I have decided that one can never truly know a person, or even oneself, without an infestation. The Kindergarten where I work has been bothered by ants for a few weeks now, and what it has taught me about myself and my colleagues has been priceless. Theories that I had about myself and my co-workers have been tested. Some have proved to be way off.
An example of this would be the fact that I previously had believed that I was not actually a typical American. I'm all, ya know, livin' in another country....learnin' a new language....learnin' that the Cold War is over. (That you George Bush, for the breaking news this week.)UNTRUE!!! I am more American than I ever knew?! And not only because my idea of America has recently been skewed by the release of a book that says that there are more Chinese food restaurants in America than McDonalds and Burger King combined.
Here have been the reactions to our unwanted squatters.
Katrin: "We had ants at my vacation home. They came in and went right out the other way. Never strayed. Never touched a thing.
-I think that they'll just come and go.
-If we kill a few and leave them, the others will take the hint. "
Monika: Bought traps and showed valid disappointment when I attempted to gas them with ammonia.
Barbara: Bowls of beer or wine will trap them.
- I think that they'll just come and go.
(not so, Barbara. Not so.)
Salome: "Don't they only come and go in two weeks?"
(no Salome. Its been longer than 2 weeks and I DON'T THINK THAT THESE ARE THE COME-AND-GO KIND)

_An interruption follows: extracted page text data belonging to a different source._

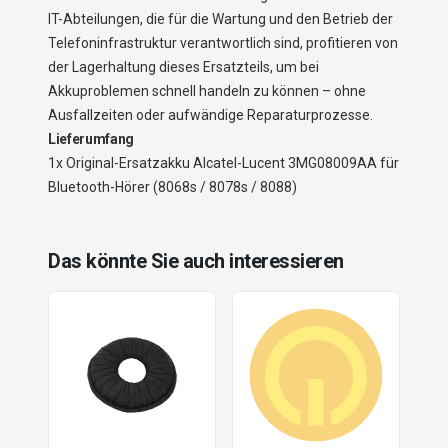
IT-Abteilungen, die für die Wartung und den Betrieb der
Telefoninfrastruktur verantwortlich sind, profitieren von
der Lagerhaltung dieses Ersatzteils, um bei
Akkuproblemen schnell handeln zu können – ohne
Ausfallzeiten oder aufwändige Reparaturprozesse.
Lieferumfang
1x Original-Ersatzakku Alcatel-Lucent 3MG08009AA für
Bluetooth-Hörer (8068s / 8078s / 8088)
Das könnte Sie auch interessieren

My enlightened colleagues are attempting to teach the children the nature and science of ants as they freak and stamp and alert us to each creature. (doing exactly what I secretly want to.)
I WANT TO BOMB THE HELL OUT OF THEM!
I am this peaceful Quaker chick who loves my pacifist husband and was told that I don't belong in America if I don't like the war (not sayin' "I told you so"). Nevertheless, I seriously dream about a weekend long bug-bomb, that'll eliminate every last one.
Guess we'll have to just watch that the floor isn't so sticky. I'll have to suppress my killer-instinct.